◆ Prompt ◆
Among the entries below, take the line with "compositor e ilustrador estadounidense" and the line with "elementos de rock, world", and output them and every line between them exactly, with nothing else.

◆ Collection entries ◆
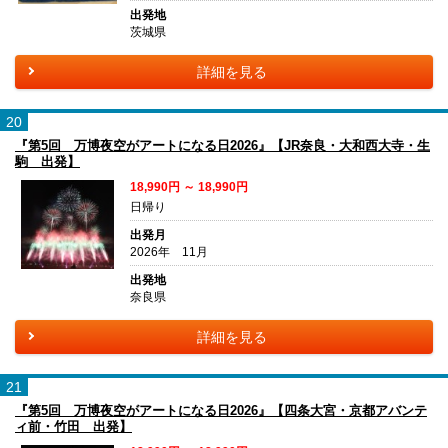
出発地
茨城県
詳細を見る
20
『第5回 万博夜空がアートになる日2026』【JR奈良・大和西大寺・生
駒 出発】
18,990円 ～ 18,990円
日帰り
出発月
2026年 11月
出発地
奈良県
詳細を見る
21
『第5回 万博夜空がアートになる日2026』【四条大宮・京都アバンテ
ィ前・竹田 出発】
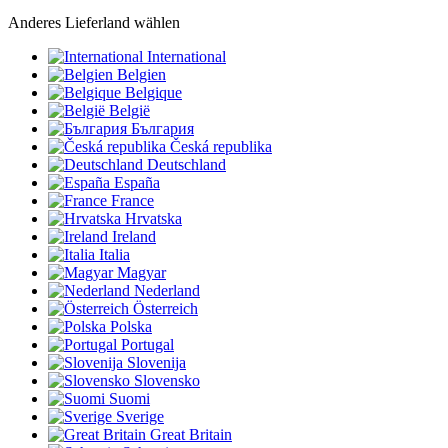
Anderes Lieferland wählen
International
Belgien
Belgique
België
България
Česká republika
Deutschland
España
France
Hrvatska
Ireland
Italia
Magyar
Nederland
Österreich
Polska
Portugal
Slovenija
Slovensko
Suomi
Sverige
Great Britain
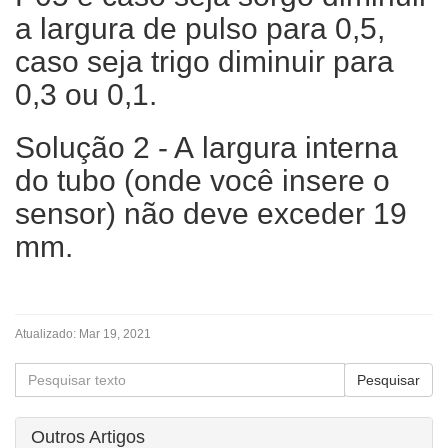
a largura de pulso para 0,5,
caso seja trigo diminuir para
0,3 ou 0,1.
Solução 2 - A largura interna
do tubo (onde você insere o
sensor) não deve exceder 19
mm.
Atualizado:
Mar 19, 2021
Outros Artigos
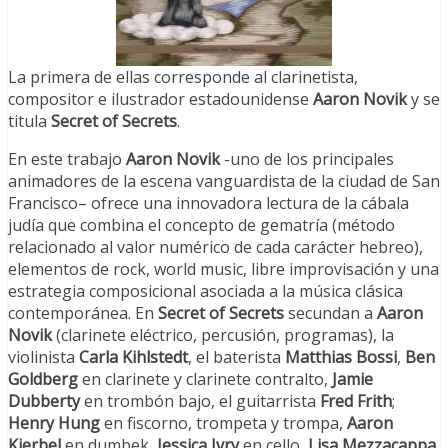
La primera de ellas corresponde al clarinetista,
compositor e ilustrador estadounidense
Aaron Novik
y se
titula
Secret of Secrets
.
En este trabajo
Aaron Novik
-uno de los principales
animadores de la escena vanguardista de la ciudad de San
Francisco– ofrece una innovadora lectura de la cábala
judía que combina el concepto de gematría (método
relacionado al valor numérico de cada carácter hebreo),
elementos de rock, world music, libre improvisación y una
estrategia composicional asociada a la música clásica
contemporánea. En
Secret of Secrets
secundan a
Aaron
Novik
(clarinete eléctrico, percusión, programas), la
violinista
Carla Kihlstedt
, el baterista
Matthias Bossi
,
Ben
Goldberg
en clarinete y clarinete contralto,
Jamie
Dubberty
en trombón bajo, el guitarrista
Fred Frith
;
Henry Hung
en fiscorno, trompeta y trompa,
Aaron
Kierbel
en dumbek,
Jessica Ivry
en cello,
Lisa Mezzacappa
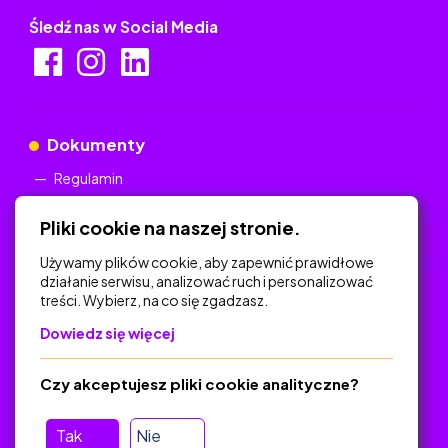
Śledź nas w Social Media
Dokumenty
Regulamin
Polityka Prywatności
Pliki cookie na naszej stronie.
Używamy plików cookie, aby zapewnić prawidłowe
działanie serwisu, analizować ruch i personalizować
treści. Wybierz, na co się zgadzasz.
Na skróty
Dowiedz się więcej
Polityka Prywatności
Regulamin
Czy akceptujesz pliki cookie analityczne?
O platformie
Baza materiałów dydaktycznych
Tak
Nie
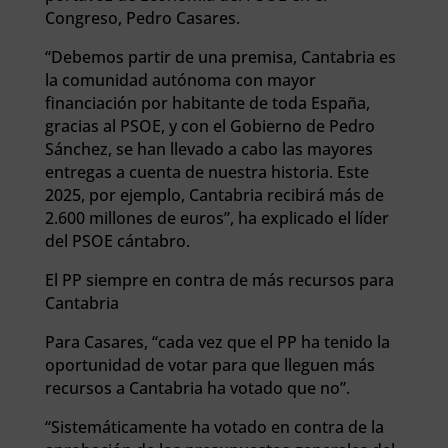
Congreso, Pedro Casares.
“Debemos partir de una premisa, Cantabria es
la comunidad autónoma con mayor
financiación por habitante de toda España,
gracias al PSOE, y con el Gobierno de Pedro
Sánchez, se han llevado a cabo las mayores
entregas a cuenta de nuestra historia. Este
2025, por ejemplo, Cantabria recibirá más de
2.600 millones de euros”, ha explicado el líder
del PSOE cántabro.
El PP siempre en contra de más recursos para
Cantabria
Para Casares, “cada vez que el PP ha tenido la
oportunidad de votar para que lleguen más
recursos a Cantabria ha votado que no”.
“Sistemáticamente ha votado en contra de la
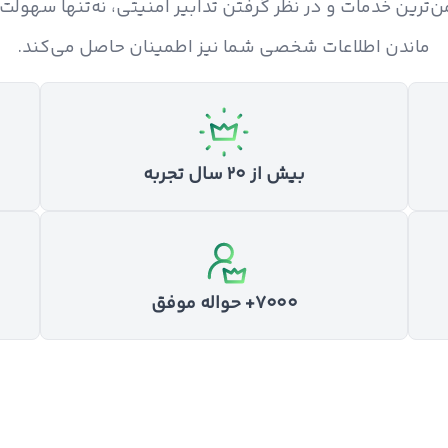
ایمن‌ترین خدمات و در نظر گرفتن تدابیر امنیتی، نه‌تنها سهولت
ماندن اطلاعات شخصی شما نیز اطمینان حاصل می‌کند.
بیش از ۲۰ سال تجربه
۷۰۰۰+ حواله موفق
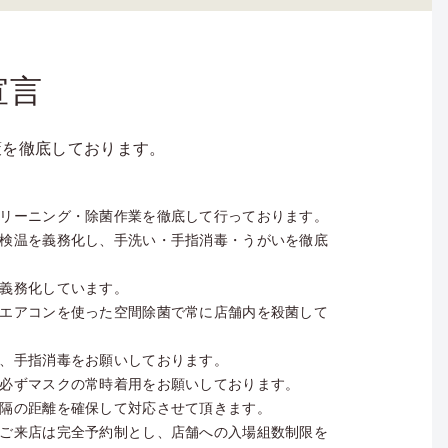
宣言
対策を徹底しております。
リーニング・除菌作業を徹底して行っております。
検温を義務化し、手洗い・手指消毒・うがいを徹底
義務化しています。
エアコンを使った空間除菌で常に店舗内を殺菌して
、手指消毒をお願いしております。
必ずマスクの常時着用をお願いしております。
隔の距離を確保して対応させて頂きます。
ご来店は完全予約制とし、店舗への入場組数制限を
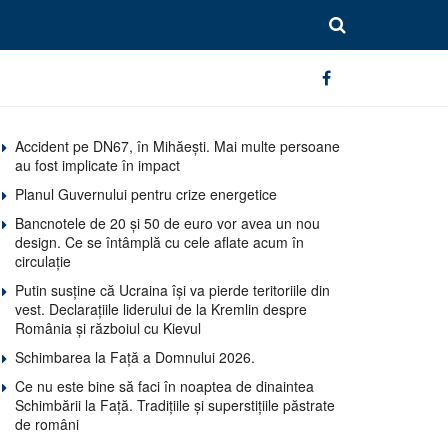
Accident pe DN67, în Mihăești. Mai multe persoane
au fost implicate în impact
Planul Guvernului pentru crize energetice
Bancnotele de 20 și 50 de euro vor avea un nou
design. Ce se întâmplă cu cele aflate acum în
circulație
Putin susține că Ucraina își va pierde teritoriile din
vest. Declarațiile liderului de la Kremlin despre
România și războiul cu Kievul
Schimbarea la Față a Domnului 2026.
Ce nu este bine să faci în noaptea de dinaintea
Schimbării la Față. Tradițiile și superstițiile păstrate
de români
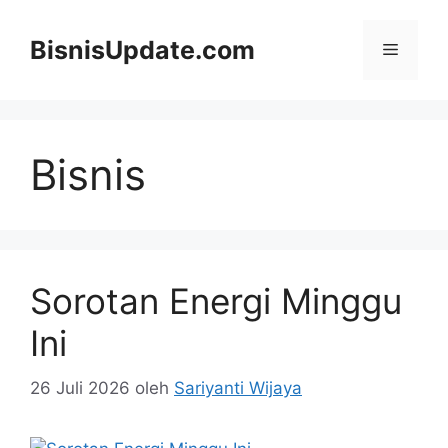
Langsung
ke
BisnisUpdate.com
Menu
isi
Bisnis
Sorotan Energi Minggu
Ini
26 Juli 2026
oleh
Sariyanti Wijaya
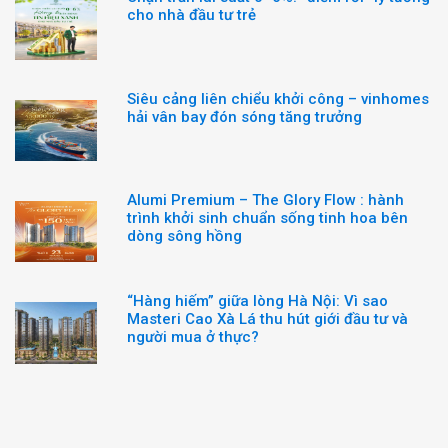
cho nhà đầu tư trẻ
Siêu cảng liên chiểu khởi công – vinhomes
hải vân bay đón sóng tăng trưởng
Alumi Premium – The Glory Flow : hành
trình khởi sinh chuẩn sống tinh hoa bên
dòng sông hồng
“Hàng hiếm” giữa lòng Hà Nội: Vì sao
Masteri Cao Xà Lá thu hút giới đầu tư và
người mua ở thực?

◆ Task output ◆
compositor e ilustrador estadounidense
Aaron Novik
y se
titula
Secret of Secrets
.
En este trabajo
Aaron Novik
-uno de los principales
animadores de la escena vanguardista de la ciudad de San
Francisco– ofrece una innovadora lectura de la cábala
judía que combina el concepto de gematría (método
relacionado al valor numérico de cada carácter hebreo),
elementos de rock, world music, libre improvisación y una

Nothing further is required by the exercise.